Hose is a 3.0 point wheelchair rugby player. He is a member of Wheelchair Sports Australia, the Victoria state wheelchair rugby team, and plays for the Victorian Thunder in the National Wheelchair Rugby League. As of 2012, he has a scholarship with the Victorian Institute of Sport and was also supported by Victoria's Disability Sport and Recreation. He trains at the Victorian Institute of Sport and in the cities of Kew, Caroline Springs and Box Hill.

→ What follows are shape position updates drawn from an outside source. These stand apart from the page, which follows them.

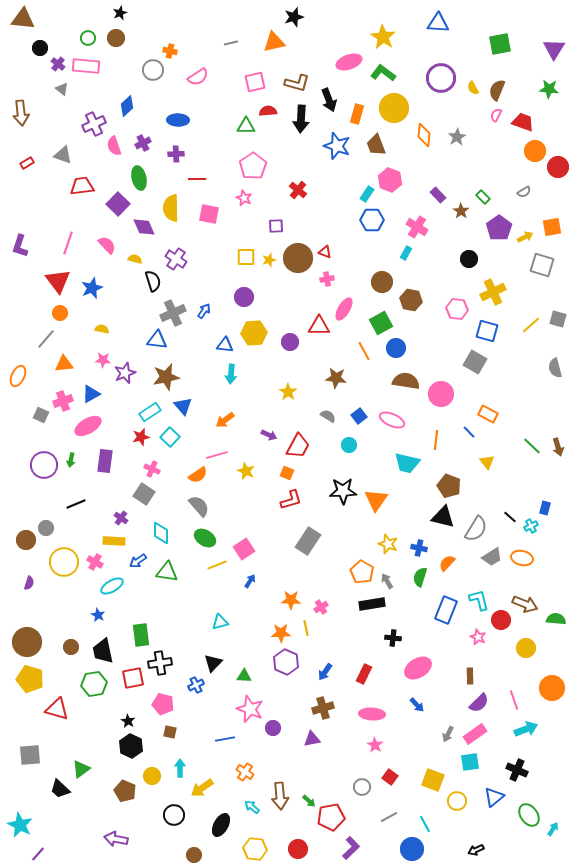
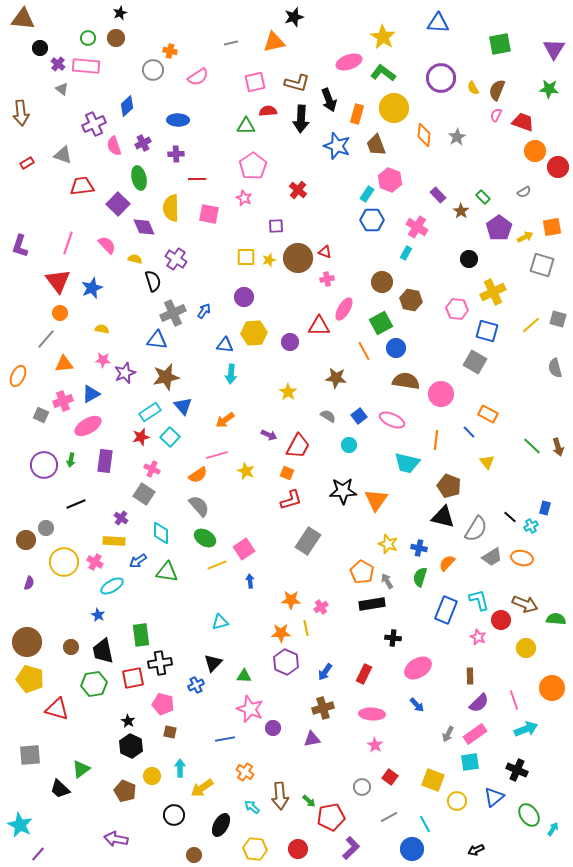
blue arrow at (250, 581): rotated 40 degrees counterclockwise
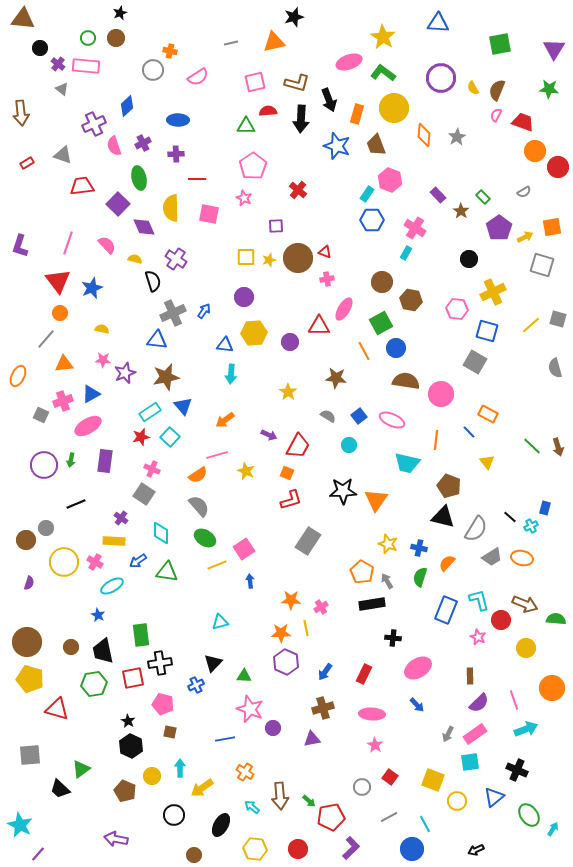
pink cross at (417, 227): moved 2 px left, 1 px down
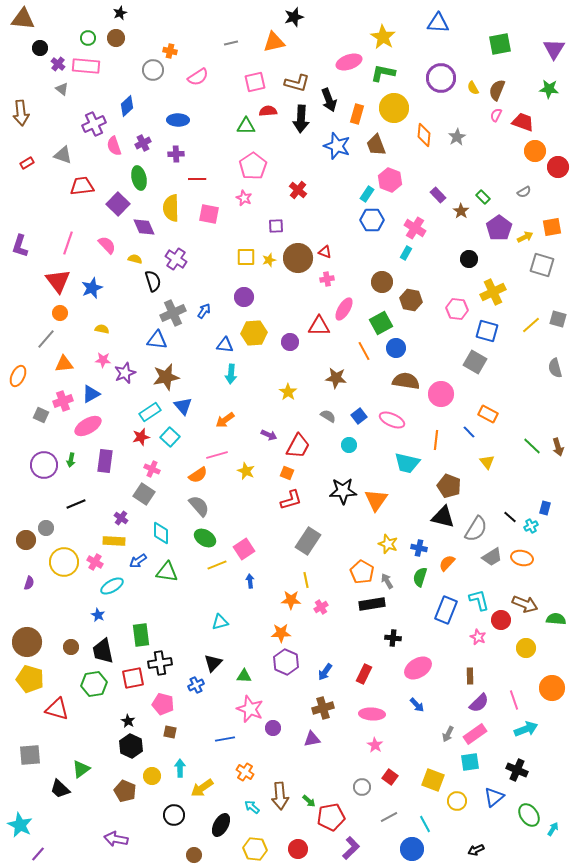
green L-shape at (383, 73): rotated 25 degrees counterclockwise
yellow line at (306, 628): moved 48 px up
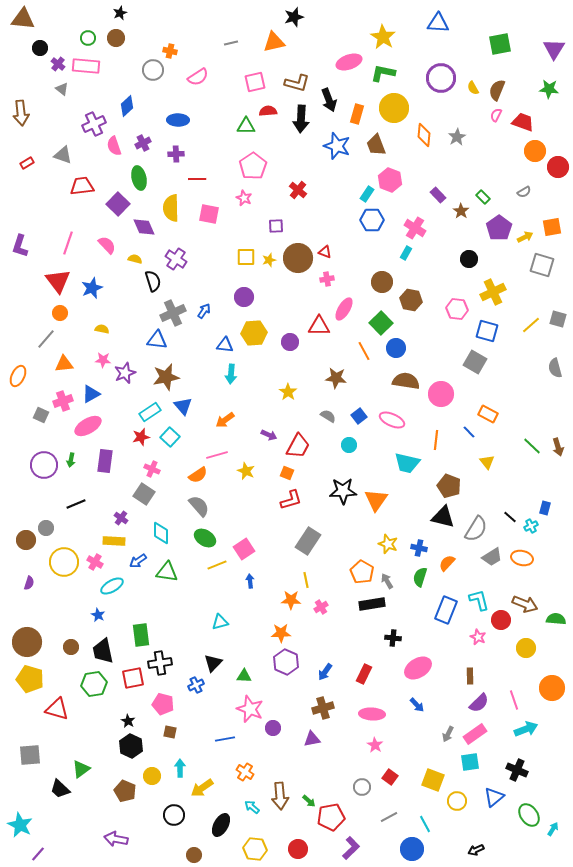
green square at (381, 323): rotated 15 degrees counterclockwise
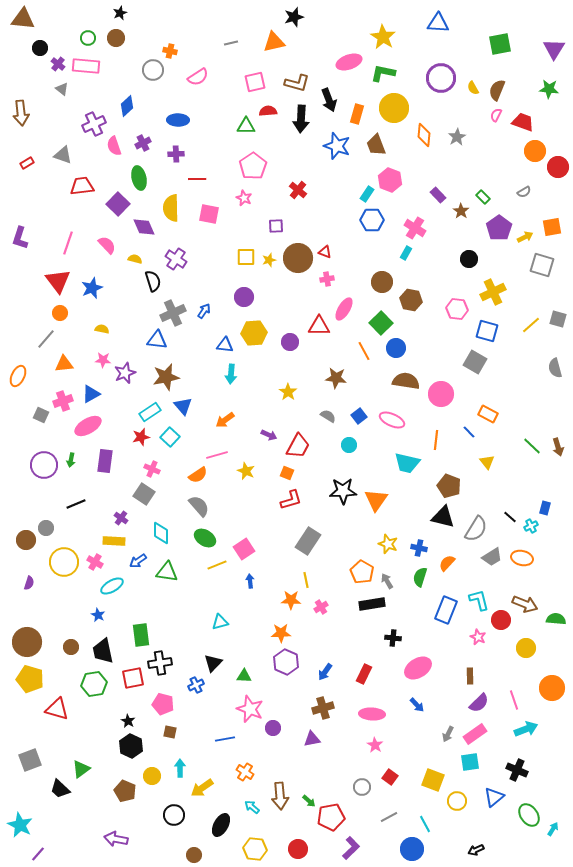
purple L-shape at (20, 246): moved 8 px up
gray square at (30, 755): moved 5 px down; rotated 15 degrees counterclockwise
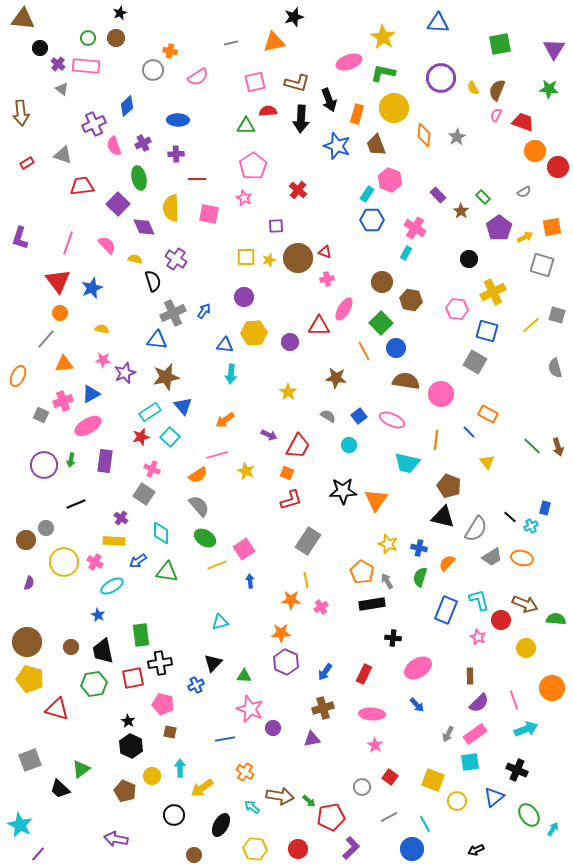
gray square at (558, 319): moved 1 px left, 4 px up
brown arrow at (280, 796): rotated 76 degrees counterclockwise
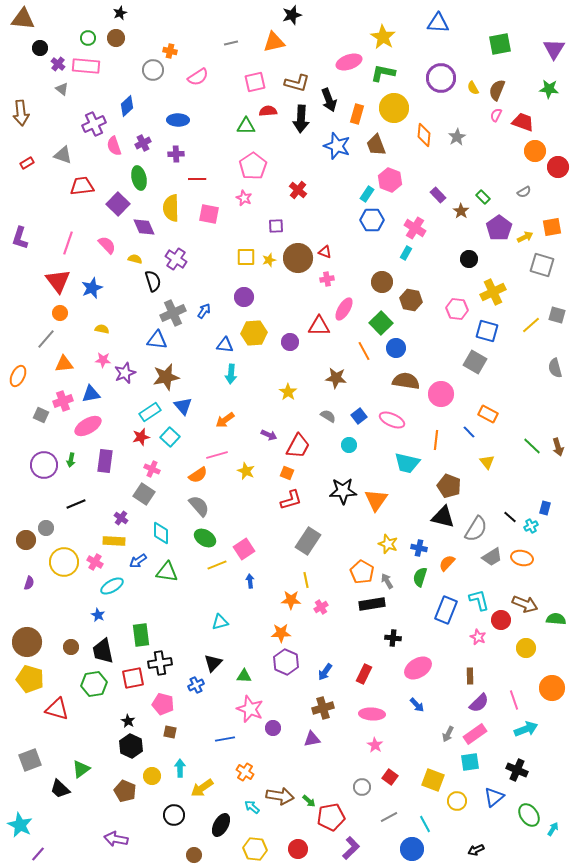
black star at (294, 17): moved 2 px left, 2 px up
blue triangle at (91, 394): rotated 18 degrees clockwise
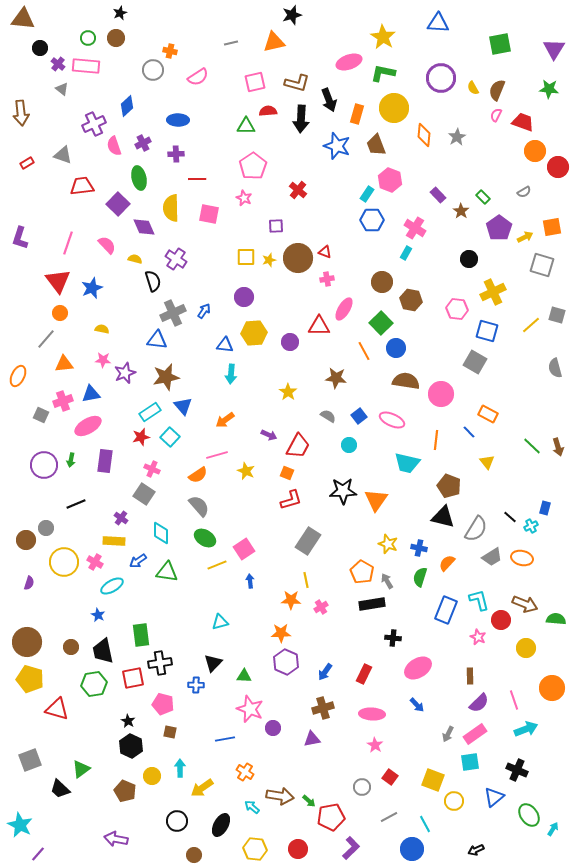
blue cross at (196, 685): rotated 28 degrees clockwise
yellow circle at (457, 801): moved 3 px left
black circle at (174, 815): moved 3 px right, 6 px down
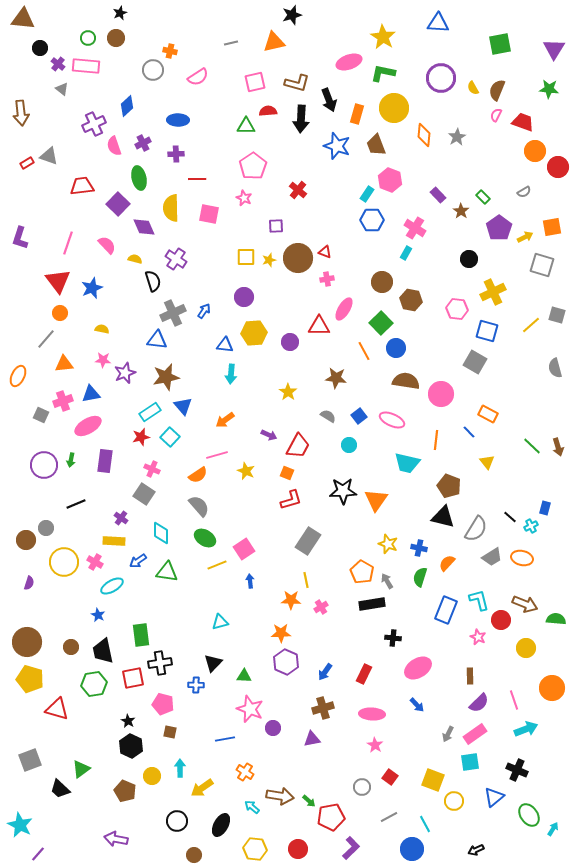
gray triangle at (63, 155): moved 14 px left, 1 px down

Hose watched the 2008 Summer Paralympics wheelchair rugby matches and some local games, and it inspired him to take up the sport after seeing an opportunity to play while rehabbing in Victoria.

===National team===
Hose made his national team debut in 2009 at the Asia Oceania championships, after being selected for the team in May. He played in the 2010 World Championships where Australia finished second. That year, he also represented Australia at the 4 Nations event and the Canada Cup. In 2011, Hose was regularly flying between Brisbane and Melbourne to train with the national team in Brisbane.

Hose trained with the national team in 2012 at the Royal Talbot Rehabilitation Centre. In May 2012, he participated in a test series against Japan in Sydney. He was part of the Australian team at the 2012 Canada Cup. His team finished first at the London hosted 2012 Paralympic Test Event. He was selected to represent Australia at the 2012 Summer Paralympics in wheelchair rugby in May 2012 before the start of the Opening Ceremony of the International Wheelchair Rugby Test Series. The Games were his first. Going into London, his team was ranked second in the world behind the United States. He was part of the team that won the gold medal. The Australian team went through the five-day tournament undefeated. He was a member of the Australian team that won its first world championship gold medal at the 2014 World Wheelchair Rugby Championships at Odense, Denmark.	.

He was a member of the team that retained its gold medal at the 2016 Rio Paralympics after defeating the United States 59–58 in the final.

At the 2020 Summer Paralympics, the Steelers finished fourth after being defeated by Japan 52–60 in the bronze medal game.COVID travel restrictions led to Steelers not having a team training since March 2020 prior to Tokyo.

He was awarded an Order of Australia Medal in the 2014 Australia Day Honours "for service to sport as a Gold Medallist at the London 2012 Paralympic Games."

Hose announced his retirement from the Steelers in November 2021.